When students return to class in the fall, they’ll be greeted with a more LGBTQ+ friendly education as the district will infuse LGBTQ+ history into its curriculum.
Superintendent Dr. Sharon Desmoulin-Kherat said the plan is part of HB246, which is a 2019 state mandate requiring LGBTQ+ curriculum in grades K-12. She said it’s a plan she’s anxious to see implemented.
“I’m really excited that we were able to identify a curriculum through our community so it’s not going to cost us anything,” Dr. Kherat said. “It was really needed.”
She said the initiative was a collaboration with community members, The Hult Center for Healthy Living, and Central Illinois Friends. She said she believes the process will be enlightening and educate students and teachers alike.
“It’s just really made us a much more inclusive, progressive, open district that’s welcoming to everybody and also, in the end, educate us all,” Dr. Kherat said.
Deric Kimler, CEO of Central Illinois Friends, said there will not be a specific course dedicated to LGBTQ+ history, but rather a resource that teachers can use when applicable.
“This is a resource that educators get to use no matter what class they’re teaching,” Kimler said.
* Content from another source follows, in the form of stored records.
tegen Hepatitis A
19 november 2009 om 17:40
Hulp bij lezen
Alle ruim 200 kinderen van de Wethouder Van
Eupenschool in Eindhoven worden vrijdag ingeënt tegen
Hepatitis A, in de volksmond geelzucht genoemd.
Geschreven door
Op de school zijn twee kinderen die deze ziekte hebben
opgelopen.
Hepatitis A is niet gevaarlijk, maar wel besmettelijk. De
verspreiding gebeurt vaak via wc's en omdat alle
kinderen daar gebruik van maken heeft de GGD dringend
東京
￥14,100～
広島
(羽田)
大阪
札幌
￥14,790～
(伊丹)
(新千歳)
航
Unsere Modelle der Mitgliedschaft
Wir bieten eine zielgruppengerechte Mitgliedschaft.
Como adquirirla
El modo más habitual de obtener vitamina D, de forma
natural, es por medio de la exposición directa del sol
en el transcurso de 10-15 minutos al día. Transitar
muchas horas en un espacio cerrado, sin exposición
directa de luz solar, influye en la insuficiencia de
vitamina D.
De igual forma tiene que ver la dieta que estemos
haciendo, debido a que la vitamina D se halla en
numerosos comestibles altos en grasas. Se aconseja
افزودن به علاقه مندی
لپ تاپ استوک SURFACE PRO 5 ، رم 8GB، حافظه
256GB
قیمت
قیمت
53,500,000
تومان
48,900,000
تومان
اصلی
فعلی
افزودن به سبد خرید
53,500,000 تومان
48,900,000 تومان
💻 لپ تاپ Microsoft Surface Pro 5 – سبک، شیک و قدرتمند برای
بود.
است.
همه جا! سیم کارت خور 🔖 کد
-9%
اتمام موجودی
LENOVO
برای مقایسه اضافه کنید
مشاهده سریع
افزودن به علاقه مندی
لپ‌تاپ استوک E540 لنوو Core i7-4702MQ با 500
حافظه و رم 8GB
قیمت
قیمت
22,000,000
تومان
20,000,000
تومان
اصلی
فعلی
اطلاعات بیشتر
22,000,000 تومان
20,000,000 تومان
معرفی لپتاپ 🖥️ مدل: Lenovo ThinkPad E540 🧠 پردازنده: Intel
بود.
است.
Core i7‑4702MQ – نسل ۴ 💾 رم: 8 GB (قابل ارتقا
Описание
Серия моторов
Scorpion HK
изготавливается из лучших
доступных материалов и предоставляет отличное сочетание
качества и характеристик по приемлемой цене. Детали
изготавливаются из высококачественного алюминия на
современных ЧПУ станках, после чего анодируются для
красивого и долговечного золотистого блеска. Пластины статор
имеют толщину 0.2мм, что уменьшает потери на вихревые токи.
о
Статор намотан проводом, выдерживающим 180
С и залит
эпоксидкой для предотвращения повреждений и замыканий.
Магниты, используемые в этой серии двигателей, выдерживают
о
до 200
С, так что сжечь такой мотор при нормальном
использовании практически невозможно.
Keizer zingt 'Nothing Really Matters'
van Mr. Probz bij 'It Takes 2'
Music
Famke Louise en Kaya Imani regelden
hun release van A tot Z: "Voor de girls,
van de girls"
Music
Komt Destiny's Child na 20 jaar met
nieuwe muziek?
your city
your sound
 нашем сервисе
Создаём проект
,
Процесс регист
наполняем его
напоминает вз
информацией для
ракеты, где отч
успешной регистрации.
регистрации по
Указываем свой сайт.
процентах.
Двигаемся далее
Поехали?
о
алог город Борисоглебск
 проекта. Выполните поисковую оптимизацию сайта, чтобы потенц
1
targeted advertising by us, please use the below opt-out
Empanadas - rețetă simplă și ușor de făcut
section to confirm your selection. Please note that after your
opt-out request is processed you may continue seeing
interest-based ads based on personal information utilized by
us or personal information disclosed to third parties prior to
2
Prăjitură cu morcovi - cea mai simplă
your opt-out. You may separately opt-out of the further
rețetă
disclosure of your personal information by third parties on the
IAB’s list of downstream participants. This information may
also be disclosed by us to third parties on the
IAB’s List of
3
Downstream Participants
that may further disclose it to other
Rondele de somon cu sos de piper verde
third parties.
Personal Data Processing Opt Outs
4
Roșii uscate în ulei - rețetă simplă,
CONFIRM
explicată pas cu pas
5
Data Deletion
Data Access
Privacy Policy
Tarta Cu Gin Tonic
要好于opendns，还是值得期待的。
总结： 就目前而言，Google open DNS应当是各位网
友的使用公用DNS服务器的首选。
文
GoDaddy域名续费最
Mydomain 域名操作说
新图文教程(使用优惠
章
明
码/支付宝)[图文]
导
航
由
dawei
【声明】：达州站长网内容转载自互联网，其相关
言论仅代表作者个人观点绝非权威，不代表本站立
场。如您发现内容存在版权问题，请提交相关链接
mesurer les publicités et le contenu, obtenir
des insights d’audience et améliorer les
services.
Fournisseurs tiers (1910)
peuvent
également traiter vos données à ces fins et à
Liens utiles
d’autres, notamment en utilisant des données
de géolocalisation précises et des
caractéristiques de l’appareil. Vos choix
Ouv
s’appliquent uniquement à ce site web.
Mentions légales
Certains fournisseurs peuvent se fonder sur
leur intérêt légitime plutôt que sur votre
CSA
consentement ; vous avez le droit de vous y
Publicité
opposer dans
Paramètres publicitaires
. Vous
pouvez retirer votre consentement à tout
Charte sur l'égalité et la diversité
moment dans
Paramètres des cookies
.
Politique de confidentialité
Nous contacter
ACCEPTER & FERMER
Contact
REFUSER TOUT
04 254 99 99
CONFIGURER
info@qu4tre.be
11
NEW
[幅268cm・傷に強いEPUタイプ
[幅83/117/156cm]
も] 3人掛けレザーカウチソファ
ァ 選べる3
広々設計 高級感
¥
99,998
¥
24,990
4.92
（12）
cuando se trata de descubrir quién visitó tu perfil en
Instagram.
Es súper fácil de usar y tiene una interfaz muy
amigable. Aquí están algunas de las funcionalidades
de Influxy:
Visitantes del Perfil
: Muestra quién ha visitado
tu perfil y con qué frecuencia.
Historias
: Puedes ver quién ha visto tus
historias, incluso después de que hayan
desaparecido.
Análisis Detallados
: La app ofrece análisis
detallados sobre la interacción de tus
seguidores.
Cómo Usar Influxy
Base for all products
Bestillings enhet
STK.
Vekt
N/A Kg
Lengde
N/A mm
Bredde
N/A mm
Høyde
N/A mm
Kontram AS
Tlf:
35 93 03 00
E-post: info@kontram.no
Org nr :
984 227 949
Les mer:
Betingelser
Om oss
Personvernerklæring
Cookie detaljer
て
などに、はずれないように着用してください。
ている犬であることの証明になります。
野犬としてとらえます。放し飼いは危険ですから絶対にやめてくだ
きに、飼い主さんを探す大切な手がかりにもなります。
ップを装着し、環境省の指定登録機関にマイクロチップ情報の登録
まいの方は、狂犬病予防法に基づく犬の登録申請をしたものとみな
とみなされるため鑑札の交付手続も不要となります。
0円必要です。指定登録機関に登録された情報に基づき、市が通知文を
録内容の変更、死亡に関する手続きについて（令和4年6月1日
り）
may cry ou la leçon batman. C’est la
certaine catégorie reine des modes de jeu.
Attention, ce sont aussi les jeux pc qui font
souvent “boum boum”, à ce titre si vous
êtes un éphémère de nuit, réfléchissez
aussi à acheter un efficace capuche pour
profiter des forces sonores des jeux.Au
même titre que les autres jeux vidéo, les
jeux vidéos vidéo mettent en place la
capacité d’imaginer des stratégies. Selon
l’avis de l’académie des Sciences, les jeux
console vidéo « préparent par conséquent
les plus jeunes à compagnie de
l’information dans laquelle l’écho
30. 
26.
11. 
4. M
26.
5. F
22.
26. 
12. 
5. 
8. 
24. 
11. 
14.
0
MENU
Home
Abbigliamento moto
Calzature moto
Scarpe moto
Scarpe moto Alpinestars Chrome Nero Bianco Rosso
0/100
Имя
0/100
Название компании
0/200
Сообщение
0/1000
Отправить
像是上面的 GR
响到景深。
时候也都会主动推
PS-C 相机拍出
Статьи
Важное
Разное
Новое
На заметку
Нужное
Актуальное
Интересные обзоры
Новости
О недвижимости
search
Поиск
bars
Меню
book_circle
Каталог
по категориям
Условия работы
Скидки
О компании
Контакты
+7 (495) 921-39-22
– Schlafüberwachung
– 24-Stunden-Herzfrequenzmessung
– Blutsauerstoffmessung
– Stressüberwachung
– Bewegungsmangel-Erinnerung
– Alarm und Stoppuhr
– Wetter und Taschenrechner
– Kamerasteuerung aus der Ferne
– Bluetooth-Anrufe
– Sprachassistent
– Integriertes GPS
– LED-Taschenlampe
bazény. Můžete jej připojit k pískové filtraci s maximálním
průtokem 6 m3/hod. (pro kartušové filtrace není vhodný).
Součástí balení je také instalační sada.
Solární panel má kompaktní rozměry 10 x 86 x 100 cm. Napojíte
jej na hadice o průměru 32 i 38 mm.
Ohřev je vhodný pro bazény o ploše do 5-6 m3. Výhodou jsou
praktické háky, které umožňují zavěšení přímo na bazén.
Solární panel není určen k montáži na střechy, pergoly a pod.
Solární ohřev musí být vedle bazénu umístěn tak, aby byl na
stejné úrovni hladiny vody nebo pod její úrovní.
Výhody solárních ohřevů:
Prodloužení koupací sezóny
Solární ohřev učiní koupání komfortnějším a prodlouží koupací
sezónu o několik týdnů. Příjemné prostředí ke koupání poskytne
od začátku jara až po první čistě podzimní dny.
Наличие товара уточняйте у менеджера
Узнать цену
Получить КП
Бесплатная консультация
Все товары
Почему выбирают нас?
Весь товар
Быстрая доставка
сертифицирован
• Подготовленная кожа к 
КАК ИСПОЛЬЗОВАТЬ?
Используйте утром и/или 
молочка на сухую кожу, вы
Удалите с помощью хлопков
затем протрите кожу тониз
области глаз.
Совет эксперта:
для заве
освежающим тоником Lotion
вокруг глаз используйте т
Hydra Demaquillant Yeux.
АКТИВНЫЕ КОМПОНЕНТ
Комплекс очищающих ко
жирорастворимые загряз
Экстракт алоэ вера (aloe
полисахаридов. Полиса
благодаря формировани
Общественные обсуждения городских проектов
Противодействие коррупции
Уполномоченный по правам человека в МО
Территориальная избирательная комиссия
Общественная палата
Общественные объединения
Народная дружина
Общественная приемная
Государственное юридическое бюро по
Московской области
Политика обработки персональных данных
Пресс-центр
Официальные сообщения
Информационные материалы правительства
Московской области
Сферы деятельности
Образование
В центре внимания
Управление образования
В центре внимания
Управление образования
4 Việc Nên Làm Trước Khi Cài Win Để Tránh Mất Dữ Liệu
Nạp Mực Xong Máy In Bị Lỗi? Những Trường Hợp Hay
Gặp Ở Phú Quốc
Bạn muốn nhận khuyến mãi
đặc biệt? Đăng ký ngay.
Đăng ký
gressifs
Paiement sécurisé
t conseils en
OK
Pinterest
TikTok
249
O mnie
He said the resource that will be used in lesson plans comes from the Legacy Project, a Chicago-based nonprofit. Kimler said it’s important to highlight LGBTQ+ historic figures because it gives the representation to LGBTQ+ youth that’s been lacking in the scholastic setting.
“You are helping children that are having identity crisis get out of their heads and get into the books that you are trying to teach them,” Kimler said. “You’re letting them know ‘it’s okay to be you.”
He said a little nod goes a long way.
“For instances, you’re talking about George Washington Carver today, include that fact that he was a gay man because he was,” Kimler said. “You’re talking about Friedrich Von Steuben today, include the fact that he was an openly gay man. Yes, the father of the U.S. military was an openly gay man.”
Kimler also said incorporating LGBTQ+ history may look different for elementary students and junior high students who are taught history differently.
“It’s simply just providing safe space by providing LGBTQ+ inclusive books and also understanding that some of those kids in your class, some of your friends, may have mommies and mommies and daddies and daddies,” Kimler said.
He also said he understands some parents may be uneasy about the topic and is assuring them the lessons are about history and not sex.
“When we talk about presidents and their first wives, we don’t talk about what they’re doing in bed, we talk about what they provided us and what accolades they had,” Kimler said. “When we’re talking about LGBTQ+ history, we’re simply talking about all the great things that we benefit from today that they gave us, not what they did in bed.”
Kimler said the Legacy Project is a great tool for everyone and anyone can go online and see what’s being taught. He said it’s essential for everyone to have a safe space to learn.